As I didn’t have a huge budget, I decided to spend as much of it as I could on a new mattress, and as little as I could on a bed. As I didn’t want to buy a cheap flatpack bed, I made the decision to build my own. In Brighton, where I live, we have the amazing Wood Recycling Project, which is where I went to buy all the timber I needed for the bed. I try to be mindful of resources, so this charity that collects unwanted, but perfectly reusable wood from building sites etc, felt like the right place to source the timber from, rather than buying new. I turned up with a little sketch-cum-building plan and they were very helpful. Not only did I get some advise on my building plan, they also showed me around the timber yard and explained which types of timber would be good to use. To keep the costs down even more, I decided to buy everything unsanded:


Here it is, waiting in the kitchen as I was taking it through to the patio. You can see the sander lying on the floor. A piece of equipment I got very familiar with over my DIY weekend! But my first job was to remove nails. I had bought two joists and they are notoriously full of them:


Removing the nails didn’t take me that long, but the sanding did. I spent around 7 hours in total sanding down all the pieces of timber – there’s always a price to pay.

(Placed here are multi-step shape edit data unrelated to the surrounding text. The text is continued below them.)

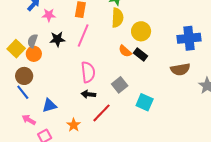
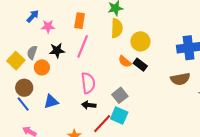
orange circle: (34, 54) -> (42, 67), moved
cyan square: (145, 102) -> (119, 116), moved
blue triangle: (49, 105) -> (51, 102), moved

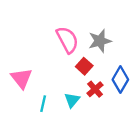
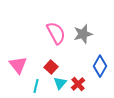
red square: (84, 66) -> (51, 67), moved
red cross: (95, 89) -> (78, 84), moved

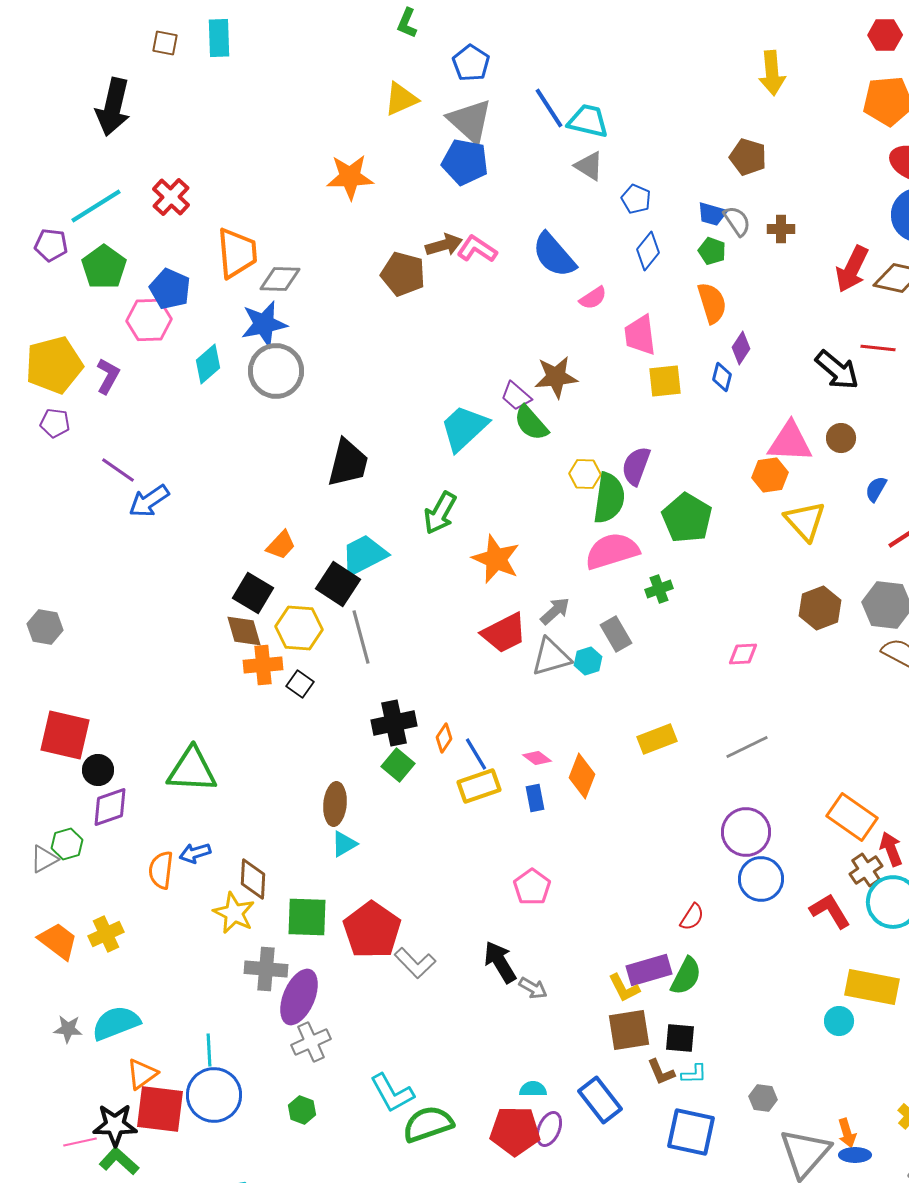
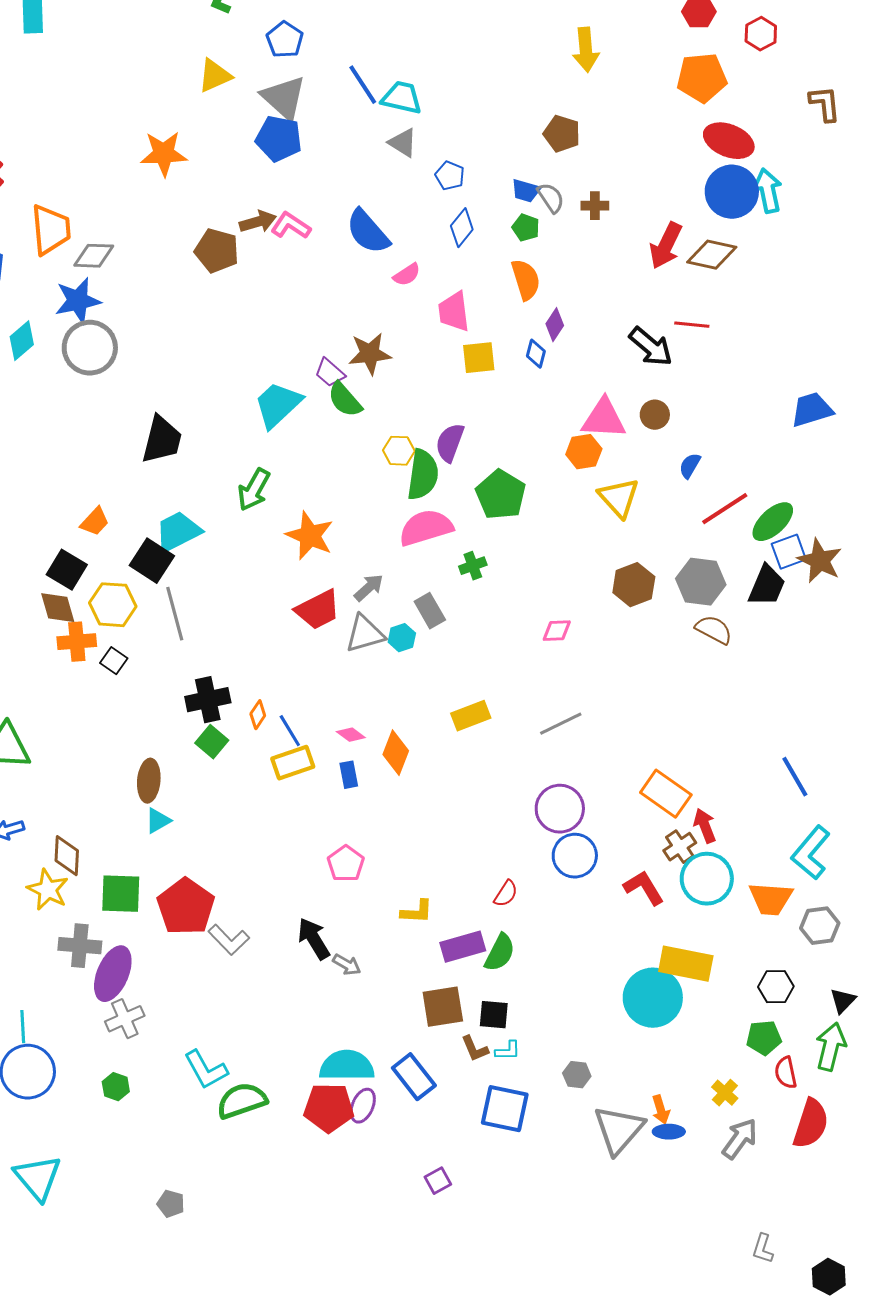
yellow L-shape: (624, 988) -> (417, 912), moved, turned -60
cyan circle: (839, 1021) -> (653, 998), size x2.0
cyan semicircle: (533, 1089) -> (347, 1066), size x2.0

Nearly done! On the left are the two pieces of wood that I used to make the ‘feet’ of the bed. They are placed at the head end and the foot end, to support the two joists, which you can see on the right. I then made a platform from planks (which you can see in the middle in the picture above):


Voila! A platform bed. Perhaps more Fred Flintstone than Louis XIV in style, and definitely no Shamanic Bed for Creatives – it’s purely functional; nonetheless I’m immensely proud of it. Although I make a lot of my own things, they are usually from a very different, and perhaps more delicate, realm. Making my own bed felt very liberating, and has left me feeling enabled. Although I will not pretend my bed is even close on a parr with Rachael’s Shamanic Bed, making my own bed has made me understand better how she just Makes. She doesn’t feel one craft is better, or has more value than another, and indeed she indiscriminately joins, hand-knits, crochets, machine-knits, carves and darns until she has made what she wants to make. What I wanted to make was a comfortable bed, and I think my parting picture shows I was successful in doing just that:


Sweet dreams Anthony!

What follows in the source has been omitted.